Adams’ The Chairman Dances is a companion piece to his opera Nixon in China, inspired by the image of Mao Tse-Tung dancing with his mistress Chiang Ch’ing, the future Madame Mao. Described by Adams as a “foxtrot for orchestra”, the piece sets the soaring melodies and lush harmonies of the ballroom against a propulsive minimalist orchestral backdrop. It is a rambunctious piece in which the Konzerthaus Orchestra had a whale of a time, as well as proving themselves to be a vibrant, nimble and precise ensemble.

Chad Hoopes, a 21-year-old American violinist with a prodigal talent, joined Russell Davies for Glass’ Violin Concerto no. 1. This was a brave choice of solo concerto for Hoopes’ Berlin debut. Glass’ first orchestral work is a deliberately accessible work composed for a kind of metropolitan American everyman – musically uneducated but culturally engaged. It is also a fiendishly difficult work for both soloist and ensemble.

The concerto bears the hallmarks of Glass’ classic minimalist style – repeated harmonic progressions, rhythms and arpeggios are the building blocks for interlocking musical cycles. It requires incredible clarity to hear the inner workings of the orchestral machine, but the ensemble didn’t quite click into place until the third movement, where they found a nice propulsion and steady groove. The violinist is often required to be more textural than soloistic, but Hoopes did well to keep up with the constant onslaught of rapid arpeggios. His encore, the Gigue from Bach’s Partita in E Major, was full of youthful joy.

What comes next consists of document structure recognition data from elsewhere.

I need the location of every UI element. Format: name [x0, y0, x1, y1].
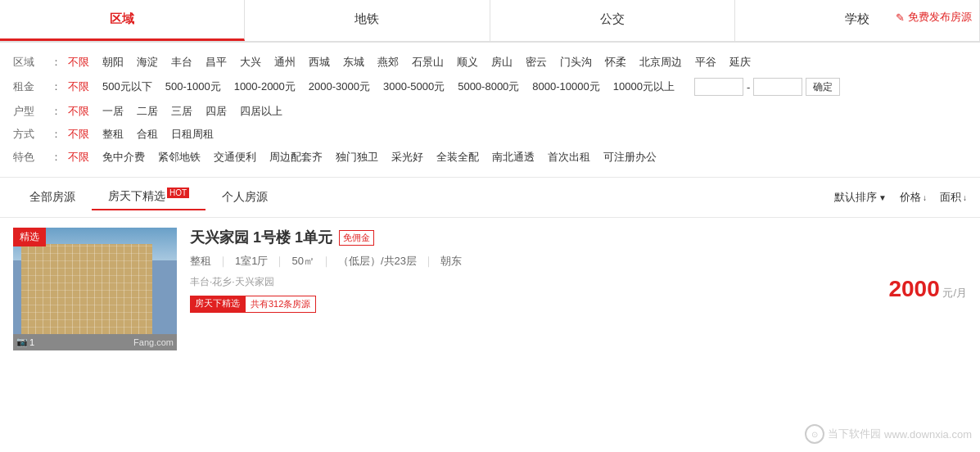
filter-label-area: 区域: [13, 55, 46, 70]
price-dash: -: [747, 81, 750, 93]
img-count: 📷 1: [16, 337, 34, 347]
filter-area-changping[interactable]: 昌平: [205, 55, 227, 70]
tab-featured[interactable]: 房天下精选HOT: [92, 184, 205, 210]
filter-room-4[interactable]: 四居: [205, 104, 227, 119]
filter-feature-firstrent[interactable]: 首次出租: [548, 150, 590, 165]
filter-area-daxing[interactable]: 大兴: [240, 55, 261, 70]
tab-all-source[interactable]: 全部房源: [13, 185, 92, 210]
filter-area-huairou[interactable]: 怀柔: [605, 55, 626, 70]
filter-area-xicheng[interactable]: 西城: [309, 55, 330, 70]
filter-area-tongzhou[interactable]: 通州: [274, 55, 296, 70]
filter-rent-500below[interactable]: 500元以下: [102, 79, 152, 94]
filter-feature-northsouth[interactable]: 南北通透: [492, 150, 535, 165]
filter-rent-10000above[interactable]: 10000元以上: [613, 79, 675, 94]
filter-feature-private[interactable]: 独门独卫: [336, 150, 378, 165]
filter-area-yanjiao[interactable]: 燕郊: [377, 55, 399, 70]
listing-area: 精选 📷 1 Fang.com 天兴家园 1号楼 1单元 免佣金 整租 ｜ 1室…: [0, 218, 980, 360]
filter-sep-method: ：: [51, 127, 61, 142]
listing-title-text: 天兴家园 1号楼 1单元: [190, 228, 332, 247]
meta-sep2: ｜: [274, 254, 285, 269]
filter-rent-2000-3000[interactable]: 2000-3000元: [309, 79, 370, 94]
filter-sep-area: ：: [51, 55, 61, 70]
filter-sep-room: ：: [51, 104, 61, 119]
filter-row-feature: 特色 ： 不限 免中介费 紧邻地铁 交通便利 周边配套齐 独门独卫 采光好 全装…: [13, 146, 967, 169]
free-publish-btn[interactable]: ✎ 免费发布房源: [896, 10, 972, 25]
filter-area-dongcheng[interactable]: 东城: [343, 55, 364, 70]
price-number: 2000: [888, 276, 939, 301]
price-display: 2000 元/月: [888, 276, 967, 302]
listing-price: 2000 元/月: [869, 228, 967, 350]
sort-price-arrow: ↓: [923, 193, 927, 202]
filter-rent-1000-2000[interactable]: 1000-2000元: [234, 79, 296, 94]
filter-rent-unlimited[interactable]: 不限: [68, 79, 89, 94]
sort-default-arrow: ▼: [878, 193, 887, 202]
filter-room-2[interactable]: 二居: [137, 104, 158, 119]
sort-price[interactable]: 价格 ↓: [900, 190, 927, 205]
filter-method-share[interactable]: 合租: [137, 127, 158, 142]
price-input-area: - 确定: [694, 78, 840, 96]
filter-label-method: 方式: [13, 127, 46, 142]
meta-size: 50㎡: [291, 254, 314, 269]
listing-card[interactable]: 精选 📷 1 Fang.com 天兴家园 1号楼 1单元 免佣金 整租 ｜ 1室…: [13, 228, 967, 350]
filter-area-fengtai[interactable]: 丰台: [171, 55, 192, 70]
filter-label-rent: 租金: [13, 79, 46, 94]
filter-feature-unlimited[interactable]: 不限: [68, 150, 89, 165]
meta-type: 整租: [190, 254, 211, 269]
filter-feature-amenities[interactable]: 周边配套齐: [269, 150, 323, 165]
tab-bus[interactable]: 公交: [490, 0, 735, 41]
sort-default[interactable]: 默认排序 ▼: [834, 190, 887, 205]
tag-area: 房天下精选 共有312条房源: [190, 296, 856, 313]
filter-room-3[interactable]: 三居: [171, 104, 192, 119]
filter-area-miyun[interactable]: 密云: [526, 55, 547, 70]
sort-area[interactable]: 面积 ↓: [940, 190, 967, 205]
top-nav: 区域 地铁 公交 学校 ✎ 免费发布房源: [0, 0, 980, 43]
listing-title: 天兴家园 1号楼 1单元 免佣金: [190, 228, 856, 247]
meta-sep3: ｜: [321, 254, 332, 269]
sort-area: 默认排序 ▼ 价格 ↓ 面积 ↓: [834, 190, 967, 205]
filter-area-haidian[interactable]: 海淀: [137, 55, 158, 70]
listing-location: 丰台·花乡·天兴家园: [190, 275, 856, 289]
meta-sep4: ｜: [423, 254, 434, 269]
filter-rent-3000-5000[interactable]: 3000-5000元: [383, 79, 445, 94]
filter-feature-noagent[interactable]: 免中介费: [102, 150, 145, 165]
filter-label-room: 户型: [13, 104, 46, 119]
filter-feature-light[interactable]: 采光好: [391, 150, 423, 165]
tab-metro[interactable]: 地铁: [245, 0, 490, 41]
tab-area[interactable]: 区域: [0, 0, 245, 41]
filter-rent-5000-8000[interactable]: 5000-8000元: [458, 79, 519, 94]
hot-badge: HOT: [167, 188, 189, 198]
filter-feature-metro[interactable]: 紧邻地铁: [158, 150, 201, 165]
filter-area-yanqing[interactable]: 延庆: [729, 55, 751, 70]
filter-method-daily[interactable]: 日租周租: [171, 127, 214, 142]
filter-row-room: 户型 ： 不限 一居 二居 三居 四居 四居以上: [13, 100, 967, 123]
tab-personal[interactable]: 个人房源: [205, 185, 284, 210]
filter-area-pinggu[interactable]: 平谷: [695, 55, 716, 70]
filter-area-shijingshan[interactable]: 石景山: [412, 55, 444, 70]
filter-feature-fullfurnished[interactable]: 全装全配: [436, 150, 479, 165]
filter-area-unlimited[interactable]: 不限: [68, 55, 89, 70]
filter-feature-traffic[interactable]: 交通便利: [214, 150, 256, 165]
filter-area-fangshan[interactable]: 房山: [491, 55, 513, 70]
filter-feature-office[interactable]: 可注册办公: [603, 150, 657, 165]
price-min-input[interactable]: [694, 78, 743, 96]
filter-area-bjzhoubian[interactable]: 北京周边: [639, 55, 682, 70]
filter-room-1[interactable]: 一居: [102, 104, 124, 119]
tag-count: 共有312条房源: [245, 296, 316, 313]
jingxuan-badge: 精选: [13, 228, 46, 246]
filter-method-unlimited[interactable]: 不限: [68, 127, 89, 142]
filter-rent-500-1000[interactable]: 500-1000元: [165, 79, 221, 94]
edit-icon: ✎: [896, 11, 905, 24]
meta-room: 1室1厅: [235, 254, 268, 269]
filter-area-shunyi[interactable]: 顺义: [457, 55, 478, 70]
filter-method-whole[interactable]: 整租: [102, 127, 124, 142]
filter-area-chaoyang[interactable]: 朝阳: [102, 55, 124, 70]
filter-area: 区域 ： 不限 朝阳 海淀 丰台 昌平 大兴 通州 西城 东城 燕郊 石景山 顺…: [0, 43, 980, 178]
price-max-input[interactable]: [753, 78, 802, 96]
filter-room-4plus[interactable]: 四居以上: [240, 104, 282, 119]
listing-image: 精选 📷 1 Fang.com: [13, 228, 177, 350]
filter-area-mentougou[interactable]: 门头沟: [560, 55, 592, 70]
price-unit: 元/月: [942, 287, 967, 299]
filter-room-unlimited[interactable]: 不限: [68, 104, 89, 119]
filter-rent-8000-10000[interactable]: 8000-10000元: [532, 79, 599, 94]
price-confirm-btn[interactable]: 确定: [806, 78, 840, 96]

Glass has recognised the importance of the romantic symphonists for his later orchestral writing. Bruckner stands at the very centre of this heritage. A conflicted figure – and a bit of an oddball by all accounts – he was a natural traditionalist and defender of the Germanic symphonic tradition, but also an avid disciple of Wagner, with a passion for his gargantuan and dramatic music. Bruckner’s First Symphony, not written until the composer was 42, offers glimpses of a radical, almost youthful, modernism. Bold orchestral figures are intercut with mysterious harmonically questing passages indebted to the sensuous music of his idol.

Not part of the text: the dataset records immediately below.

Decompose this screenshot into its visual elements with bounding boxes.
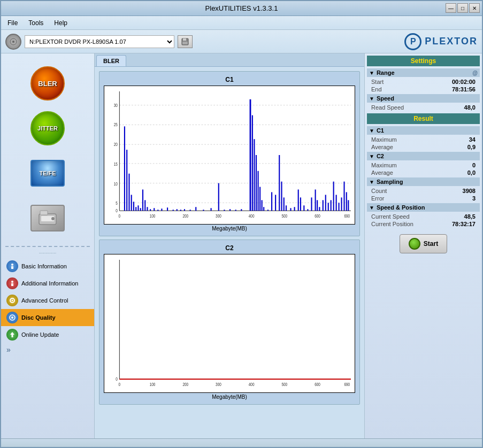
settings-header: Settings xyxy=(367,56,480,66)
c2-avg-row: Average 0,0 xyxy=(367,169,480,176)
svg-point-1 xyxy=(12,41,14,43)
drive-scan-button[interactable] xyxy=(21,197,74,240)
sidebar-item-online-update[interactable]: Online Update xyxy=(1,326,94,343)
toolbar: N:PLEXTOR DVDR PX-L890SA 1.07 P PLEXTOR xyxy=(1,30,482,53)
sampling-section-header[interactable]: ▼ Sampling xyxy=(367,177,480,186)
disc-test-buttons: BLER JITTER TE/FE xyxy=(1,58,94,244)
svg-rect-85 xyxy=(294,207,295,211)
svg-text:690: 690 xyxy=(344,213,350,219)
svg-rect-77 xyxy=(267,210,269,211)
svg-text:300: 300 xyxy=(216,213,221,219)
speed-position-section-header[interactable]: ▼ Speed & Position xyxy=(367,203,480,212)
minimize-button[interactable]: — xyxy=(446,3,456,13)
c1-section-header[interactable]: ▼ C1 xyxy=(367,126,480,135)
svg-point-8 xyxy=(51,217,55,220)
sidebar-expand-arrow[interactable]: » xyxy=(1,343,94,356)
range-section-header[interactable]: ▼ Range @ xyxy=(367,68,480,77)
current-position-value: 78:32:17 xyxy=(452,221,476,227)
svg-rect-93 xyxy=(319,207,320,211)
svg-rect-49 xyxy=(144,200,145,211)
speed-section-header[interactable]: ▼ Speed xyxy=(367,94,480,103)
svg-rect-101 xyxy=(341,197,342,211)
plextor-text: PLEXTOR xyxy=(425,36,478,47)
sampling-error-label: Error xyxy=(371,195,472,202)
svg-rect-75 xyxy=(262,200,263,211)
svg-rect-54 xyxy=(161,208,162,211)
tefe-button[interactable]: TE/FE xyxy=(21,152,74,195)
sidebar-item-advanced-control[interactable]: Advanced Control xyxy=(1,292,94,309)
bler-button[interactable]: BLER xyxy=(21,62,74,105)
svg-rect-67 xyxy=(235,210,236,211)
svg-text:600: 600 xyxy=(315,213,320,219)
c2-chart: 0 0 100 200 300 400 500 600 690 xyxy=(104,254,355,393)
menu-item-help[interactable]: Help xyxy=(50,18,72,28)
center-content: BLER C1 xyxy=(95,53,364,438)
sidebar-item-additional-information[interactable]: Additional Information xyxy=(1,275,94,292)
charts-area: C1 0 xyxy=(95,67,364,438)
c1-avg-row: Average 0,9 xyxy=(367,143,480,151)
sidebar-divider xyxy=(5,246,90,247)
sidebar: BLER JITTER TE/FE xyxy=(1,53,95,438)
svg-rect-69 xyxy=(250,99,251,211)
svg-rect-51 xyxy=(150,209,151,211)
svg-rect-83 xyxy=(286,205,287,211)
speed-toggle: ▼ xyxy=(369,96,374,102)
c1-max-label: Maximum xyxy=(371,136,469,143)
c1-chart-title: C1 xyxy=(104,76,355,83)
c2-max-label: Maximum xyxy=(371,162,472,168)
start-label: Start xyxy=(424,240,438,248)
c2-result-label: C2 xyxy=(377,153,384,159)
menu-item-tools[interactable]: Tools xyxy=(24,18,48,28)
svg-rect-53 xyxy=(157,210,158,211)
sampling-label: Sampling xyxy=(377,179,403,185)
sidebar-item-basic-information[interactable]: Basic Information xyxy=(1,258,94,275)
range-at: @ xyxy=(472,70,478,76)
c2-max-value: 0 xyxy=(472,162,476,168)
svg-text:400: 400 xyxy=(249,382,255,387)
disc-quality-label: Disc Quality xyxy=(21,314,56,321)
svg-text:10: 10 xyxy=(114,181,118,187)
drive-selector[interactable]: N:PLEXTOR DVDR PX-L890SA 1.07 xyxy=(25,35,174,48)
c1-chart: 0 5 10 15 20 25 30 0 100 200 300 400 500 xyxy=(104,86,355,225)
svg-text:600: 600 xyxy=(315,382,320,387)
speed-position-label: Speed & Position xyxy=(377,204,425,211)
close-button[interactable]: ✕ xyxy=(469,3,480,13)
c1-x-label: Megabyte(MB) xyxy=(104,226,355,231)
svg-rect-41 xyxy=(126,150,127,211)
read-speed-value: 48,0 xyxy=(464,104,476,111)
jitter-icon: JITTER xyxy=(30,111,65,145)
tab-bler[interactable]: BLER xyxy=(96,55,126,66)
main-content: BLER JITTER TE/FE xyxy=(1,53,482,438)
svg-text:690: 690 xyxy=(344,382,350,387)
range-start-row: Start 00:02:00 xyxy=(367,78,480,86)
svg-text:200: 200 xyxy=(182,213,188,219)
c2-max-row: Maximum 0 xyxy=(367,161,480,169)
c2-section-header[interactable]: ▼ C2 xyxy=(367,152,480,160)
maximize-button[interactable]: □ xyxy=(457,3,468,13)
svg-rect-102 xyxy=(343,182,344,211)
c1-chart-container: C1 0 xyxy=(99,71,360,236)
advanced-control-label: Advanced Control xyxy=(21,297,68,304)
c1-avg-value: 0,9 xyxy=(467,144,476,150)
menu-bar: File Tools Help xyxy=(1,16,482,30)
sampling-error-row: Error 3 xyxy=(367,195,480,202)
svg-rect-76 xyxy=(263,207,264,211)
range-end-label: End xyxy=(371,86,452,92)
svg-text:400: 400 xyxy=(249,213,255,219)
svg-rect-61 xyxy=(195,207,196,211)
jitter-button[interactable]: JITTER xyxy=(21,107,74,150)
start-btn-container: Start xyxy=(367,234,480,253)
menu-item-file[interactable]: File xyxy=(3,18,22,28)
svg-rect-98 xyxy=(333,182,334,211)
basic-information-label: Basic Information xyxy=(21,263,67,269)
c2-x-label: Megabyte(MB) xyxy=(104,394,355,400)
svg-point-9 xyxy=(11,264,13,266)
svg-rect-60 xyxy=(190,210,191,211)
svg-rect-74 xyxy=(259,187,260,211)
start-button[interactable]: Start xyxy=(400,234,447,253)
save-button[interactable] xyxy=(178,35,193,48)
title-bar: PlexUTILITIES v1.3.3.1 — □ ✕ xyxy=(1,1,482,16)
svg-rect-4 xyxy=(182,42,188,44)
sidebar-item-disc-quality[interactable]: Disc Quality xyxy=(1,309,94,326)
svg-rect-3 xyxy=(183,38,186,41)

Russell Davies has an extraordinary grasp of Bruckner’s mammoth structures; since 2002, he has been chief conductor at the Bruckner Orchester Linz, a position he will leave in 2017. With the Konzerthausorchester, he built monolithic blocks of sound with bold and patient phrasing. He also harnessed the ensemble’s enthusiasm into a taut and energetic performance that exploded with fearsome power at Bruckner’s awesome climaxes. This was an exhilarating performance, borne not only from Russell Davies’ long-standing relationship with the composer’s music, but from the Konzerthausorchester’s evident passion for the work.